Homes containing five elderly women between 70 and 90 years of age were raided in Hamedan. One suffers from Alzheimer’s disease, and another who was rushed to ICU in distress after the raid. In another case they broke down the door of the home of an 82 year old woman, searched, upended her belongings and damaged her home in her absence. The husbands of two of these women were among more than 200 Baha’is executed by Iran’s government after the 1979 Islamic Revolution.

No further information is available on charges against the Baha’is or where they are being held.

“With almost every passing week, and with each new wave of arrests, the Iranian government gives us new proofs of its cruelty and its intentions to persecute Baha’is only for their beliefs, even in advanced age,” said Simin Fahandej, Representative of the Baha’i International Community to the United Nations in Geneva. “Searching the homes of the elderly and the infirm—women who lost their husbands more than 40 years ago, to this same government—shows us also that any attempt by the Iranian authorities to justify their actions is hollow and false. What threat do ill and elderly Baha’is pose to the Iranian government? Nothing but religious prejudice can explain such merciless actions.”
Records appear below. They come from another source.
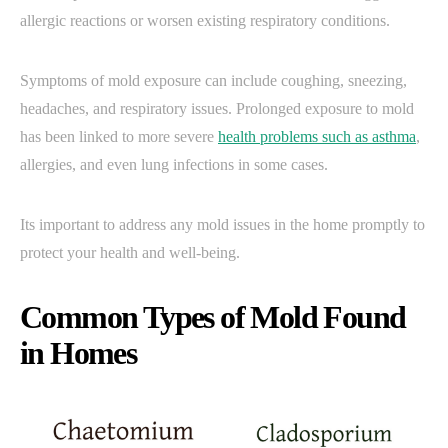
allergic reactions or worsen existing respiratory conditions.
Symptoms of mold exposure can include coughing, sneezing,
headaches, and respiratory issues. Prolonged exposure to mold
has been linked to more severe
health problems such as asthma
,
allergies, and even lung infections in some cases.
Its important to address any mold issues in the home promptly to
protect your health and well-being.
Common Types of Mold Found
in Homes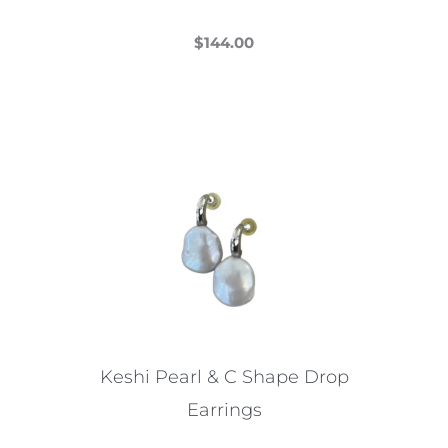
$
144.00
This
product
has
multiple
variants.
The
options
may
be
chosen
on
the
Keshi Pearl & C Shape Drop
product
Earrings
page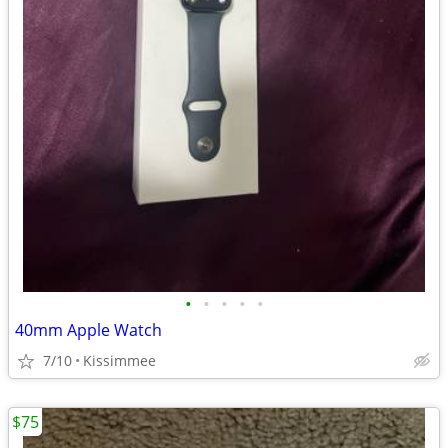
•
•
•
•
•
40mm Apple Watch
7/10
Kissimmee
$75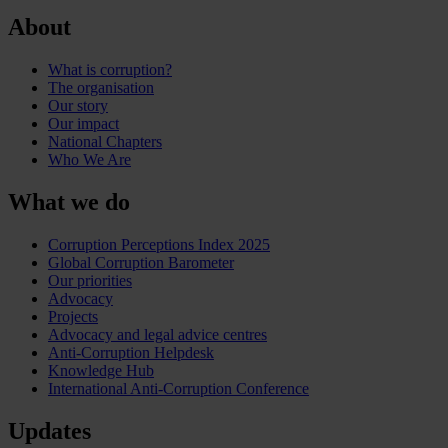
About
What is corruption?
The organisation
Our story
Our impact
National Chapters
Who We Are
What we do
Corruption Perceptions Index 2025
Global Corruption Barometer
Our priorities
Advocacy
Projects
Advocacy and legal advice centres
Anti-Corruption Helpdesk
Knowledge Hub
International Anti-Corruption Conference
Updates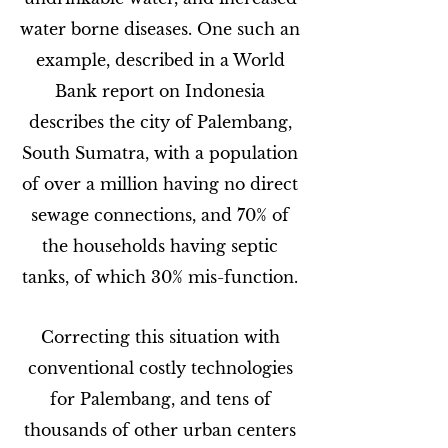
water borne diseases. One such an
example, described in a World
Bank report on Indonesia
describes the city of Palembang,
South Sumatra, with a population
of over a million having no direct
sewage connections, and 70% of
the households having septic
tanks, of which 30% mis-function.
Correcting this situation with
conventional costly technologies
for Palembang, and tens of
thousands of other urban centers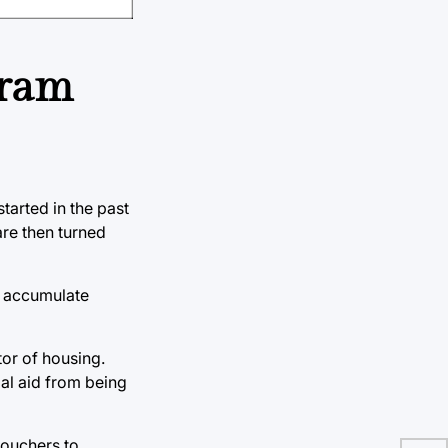
gram
arted in the past
re then turned
l accumulate
or of housing.
ial aid from being
vouchers to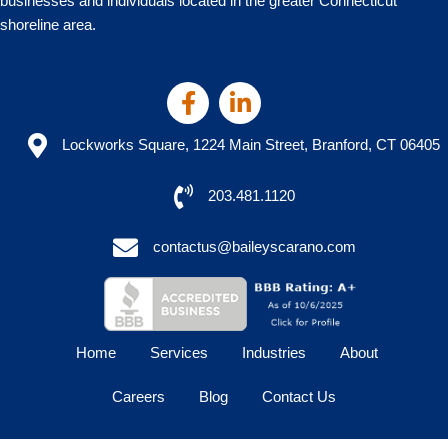
businesses and individuals located in the greater Connecticut
shoreline area.
Lockworks Square, 1224 Main Street, Branford, CT 06405
203.481.1120
contactus@baileyscarano.com
Home
Services
Industries
About
Careers
Blog
Contact Us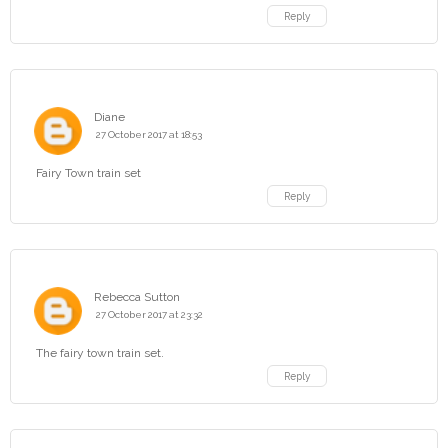
Reply
Diane
27 October 2017 at 18:53
Fairy Town train set
Reply
Rebecca Sutton
27 October 2017 at 23:32
The fairy town train set.
Reply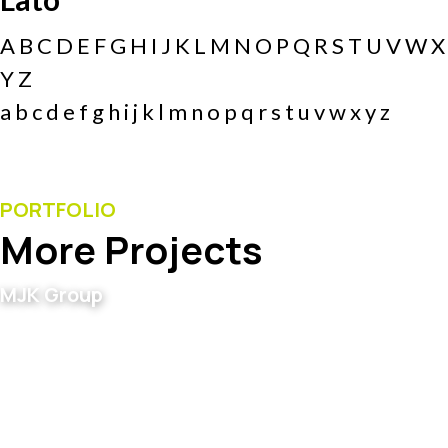
A B C D E F G H I J K L M N O P Q R S T U V W X
Y Z
a b c d e f g h i j k l m n o p q r s t u v w x y z
PORTFOLIO
More Projects
MJK Group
The latest wave of arrests in Hamadan, Karaj, Isfahan and Yazd, as well as ongoing denial of higher education challenges, the detaining of a 90-year-old Baha’i man who had already spent 10 years in prison and the targeting of 180 more, come in the context of the global #OurStoryIsOne campaign, launched in July 2023 to commemorate the execution of 10 Baha’i women in 1983 and to support the wider Iranian effort to achieve justice and equality. The campaign attracted unprecedented levels of solidarity across Iranian society inside and outside the country.

“We are witnessing a significant and historic process in Iran,” Ms. Fahandej said. “Although the Iranian government has for decades attempted to drive a wedge between the Baha’is and the rest of Iranian society, in their response to #OurStoryIsOne, Iranians from across religious and ethnic communities, and gender lines, are coming together with one voice, to call for a society built on equality, understanding, justice and the emancipation of all regardless of faith, background and gender. How sad that the Iranian government’s response is not to harness and release this transformative capacity—but to try to stamp it out by arresting more and more Baha’is and by attacking innocent Iranians of all backgrounds, as well as human rights defenders across the country.”

The Iranian government’s 44 years of persecution is detailed in a new publication of the Baha’i International Community, titled “The Baha’i Question: Persecution and Resilience in Iran,” which was published this month. And on 26 October, the United Nations Special Rapporteur Javaid Rehman said in a presentation with UN Member States(link is external) that “there has been a marked increase in attacks targeting and harassment of the Baha’i [community], with over 333 reported incidents since July 2022, including cases of arbitrary detentions, interrogations, unlawful arrest, torture, ill treatment, destruction of properties, cemetery desecration, denial of education rights and other forms of economic pressures.”